> _REQUIRED WORK_: In the copy, include every entry exactly but none of the pictures.

Stored items:
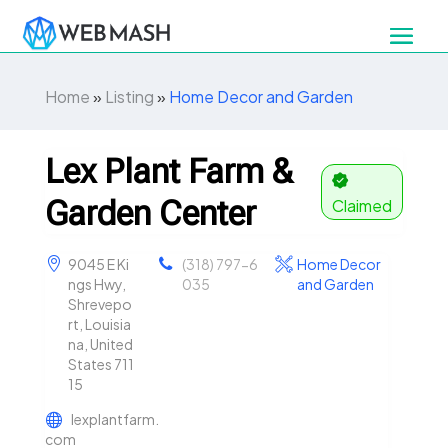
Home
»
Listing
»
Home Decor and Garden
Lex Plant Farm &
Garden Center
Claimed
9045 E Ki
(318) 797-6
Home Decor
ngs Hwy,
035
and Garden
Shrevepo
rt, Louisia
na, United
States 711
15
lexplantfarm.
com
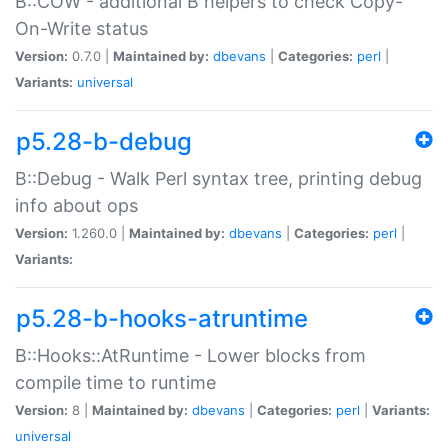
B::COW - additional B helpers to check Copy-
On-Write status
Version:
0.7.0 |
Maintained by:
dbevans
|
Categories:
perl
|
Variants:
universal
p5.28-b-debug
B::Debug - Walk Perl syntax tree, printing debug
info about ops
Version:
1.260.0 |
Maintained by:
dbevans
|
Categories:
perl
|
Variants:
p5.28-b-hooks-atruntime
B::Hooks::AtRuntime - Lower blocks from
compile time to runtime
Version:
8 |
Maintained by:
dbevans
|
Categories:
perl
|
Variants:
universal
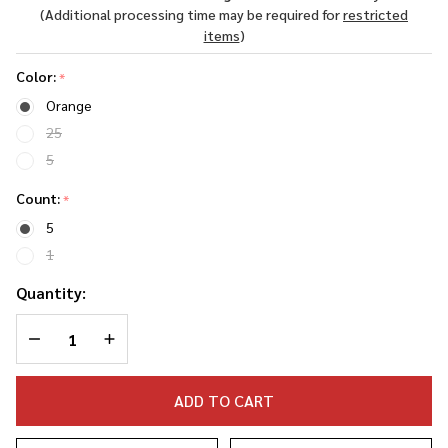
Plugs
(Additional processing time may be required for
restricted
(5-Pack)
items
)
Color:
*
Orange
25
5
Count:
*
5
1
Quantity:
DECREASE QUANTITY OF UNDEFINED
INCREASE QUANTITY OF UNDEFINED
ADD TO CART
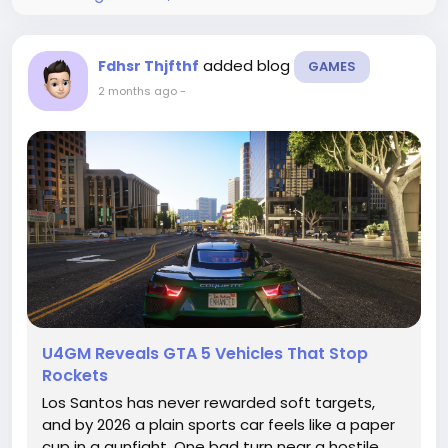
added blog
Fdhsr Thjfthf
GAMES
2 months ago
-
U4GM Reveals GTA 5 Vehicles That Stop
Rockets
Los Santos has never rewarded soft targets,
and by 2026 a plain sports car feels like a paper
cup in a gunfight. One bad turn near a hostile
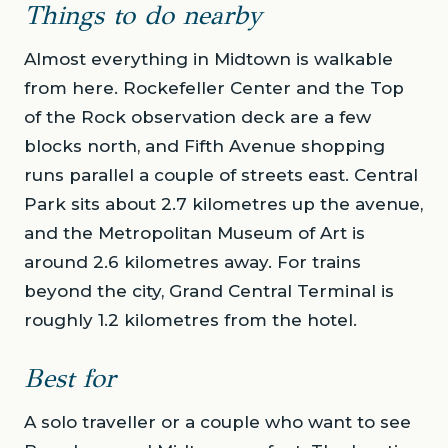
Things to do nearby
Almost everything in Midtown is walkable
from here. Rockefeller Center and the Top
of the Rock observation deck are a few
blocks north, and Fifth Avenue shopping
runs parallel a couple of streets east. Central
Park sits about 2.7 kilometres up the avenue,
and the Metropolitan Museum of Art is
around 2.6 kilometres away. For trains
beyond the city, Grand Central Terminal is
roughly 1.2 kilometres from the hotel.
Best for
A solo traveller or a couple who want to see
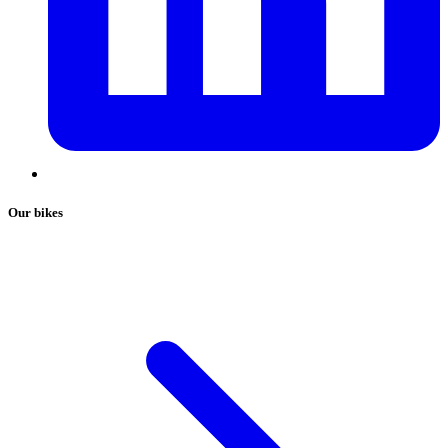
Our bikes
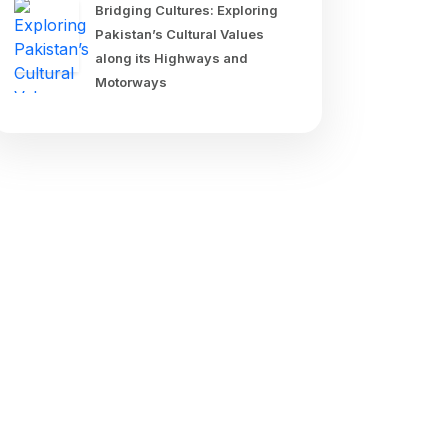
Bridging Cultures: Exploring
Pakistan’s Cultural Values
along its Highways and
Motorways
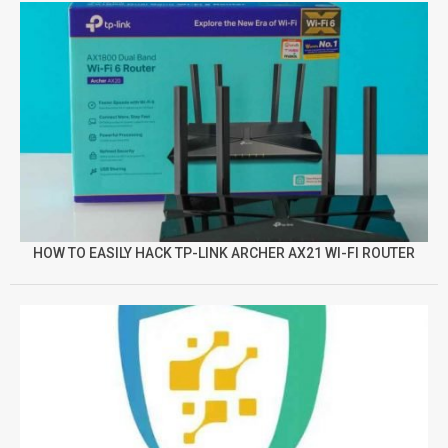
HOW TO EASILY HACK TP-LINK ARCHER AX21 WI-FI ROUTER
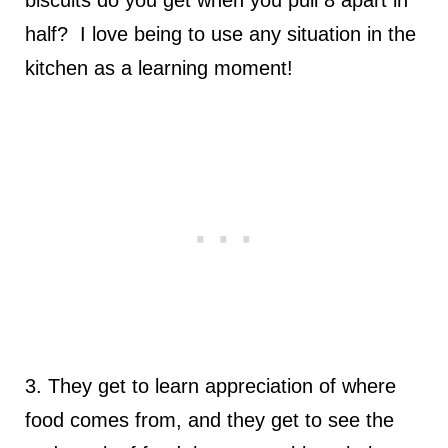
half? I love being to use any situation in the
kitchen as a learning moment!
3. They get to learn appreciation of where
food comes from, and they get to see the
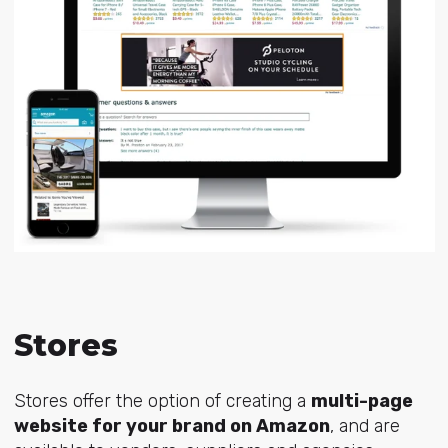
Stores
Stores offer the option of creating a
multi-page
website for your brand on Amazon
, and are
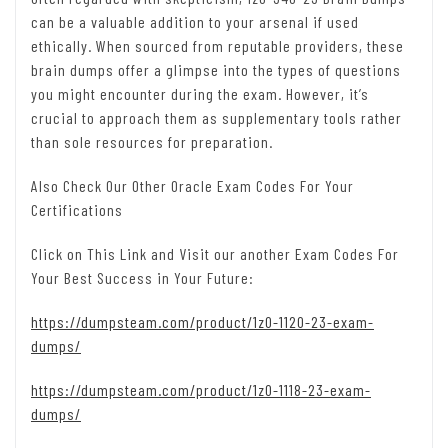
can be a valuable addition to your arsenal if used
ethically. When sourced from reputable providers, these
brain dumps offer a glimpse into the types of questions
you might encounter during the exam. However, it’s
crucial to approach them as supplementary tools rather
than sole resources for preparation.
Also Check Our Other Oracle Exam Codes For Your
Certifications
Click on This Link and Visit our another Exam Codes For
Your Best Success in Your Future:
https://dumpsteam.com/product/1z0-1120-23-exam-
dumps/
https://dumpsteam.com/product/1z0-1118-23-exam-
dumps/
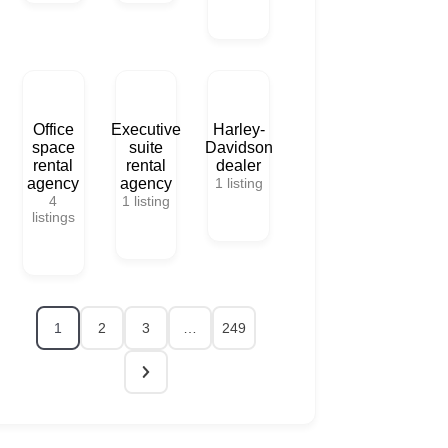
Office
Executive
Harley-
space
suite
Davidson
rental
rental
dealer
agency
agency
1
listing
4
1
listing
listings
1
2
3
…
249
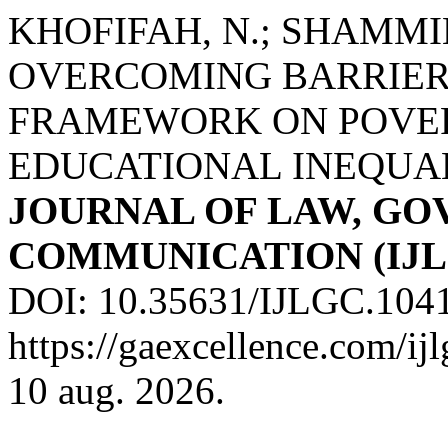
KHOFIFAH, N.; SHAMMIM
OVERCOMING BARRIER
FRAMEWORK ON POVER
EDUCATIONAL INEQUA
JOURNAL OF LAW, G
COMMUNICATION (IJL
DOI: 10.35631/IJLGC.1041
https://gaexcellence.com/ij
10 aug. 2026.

> _EXERCISE RESULT_:
Home
»
Listing
»
Home Decor and Garden
Lex Plant Farm &
Garden Center
Claimed
9045 E Ki
(318) 797-6
Home Decor
ngs Hwy,
035
and Garden
Shrevepo
rt, Louisia
na, United
States 711
15
lexplantfarm.
com
B::COW - additional B helpers to check Copy-
On-Write status
Version:
0.7.0 |
Maintained by:
dbevans
|
Categories:
perl
|
Variants:
universal
p5.28-b-debug
B::Debug - Walk Perl syntax tree, printing debug
info about ops
Version:
1.260.0 |
Maintained by:
dbevans
|
Categories:
perl
|
Variants:
p5.28-b-hooks-atruntime
B::Hooks::AtRuntime - Lower blocks from
compile time to runtime
Version:
8 |
Maintained by:
dbevans
|
Categories:
perl
|
Variants:
universal
Plugs
(Additional processing time may be required for
restricted
(5-Pack)
items
)
Color:
*
Orange
25
5
Count:
*
5
1
Quantity:
DECREASE QUANTITY OF UNDEFINED
INCREASE QUANTITY OF UNDEFINED
ADD TO CART
added blog
Fdhsr Thjfthf
GAMES
2 months ago
-
U4GM Reveals GTA 5 Vehicles That Stop
Rockets
Los Santos has never rewarded soft targets,
and by 2026 a plain sports car feels like a paper
cup in a gunfight. One bad turn near a hostile
Things to do nearby
Almost everything in Midtown is walkable
from here. Rockefeller Center and the Top
of the Rock observation deck are a few
blocks north, and Fifth Avenue shopping
runs parallel a couple of streets east. Central
Park sits about 2.7 kilometres up the avenue,
and the Metropolitan Museum of Art is
around 2.6 kilometres away. For trains
beyond the city, Grand Central Terminal is
roughly 1.2 kilometres from the hotel.
Best for
A solo traveller or a couple who want to see
Our bikes
Bridging Cultures: Exploring
Pakistan’s Cultural Values
along its Highways and
Motorways
HOW TO EASILY HACK TP-LINK ARCHER AX21 WI-FI ROUTER
half? I love being to use any situation in the
kitchen as a learning moment!
3. They get to learn appreciation of where
food comes from, and they get to see the
Stores
Stores offer the option of creating a
multi-page
website for your brand on Amazon
, and are
can be a valuable addition to your arsenal if used
ethically. When sourced from reputable providers, these
brain dumps offer a glimpse into the types of questions
you might encounter during the exam. However, it’s
crucial to approach them as supplementary tools rather
than sole resources for preparation.
Also Check Our Other Oracle Exam Codes For Your
Certifications
Click on This Link and Visit our another Exam Codes For
Your Best Success in Your Future:
https://dumpsteam.com/product/1z0-1120-23-exam-
dumps/
https://dumpsteam.com/product/1z0-1118-23-exam-
dumps/
Office
Executive
Harley-
space
suite
Davidson
rental
rental
dealer
agency
agency
1
listing
4
1
listing
listings
1
2
3
…
249
KHOFIFAH, N.; SHAMMIM
OVERCOMING BARRIER
FRAMEWORK ON POVER
EDUCATIONAL INEQUA
JOURNAL OF LAW, G
COMMUNICATION (IJL
DOI: 10.35631/IJLGC.1041
https://gaexcellence.com/ij
10 aug. 2026.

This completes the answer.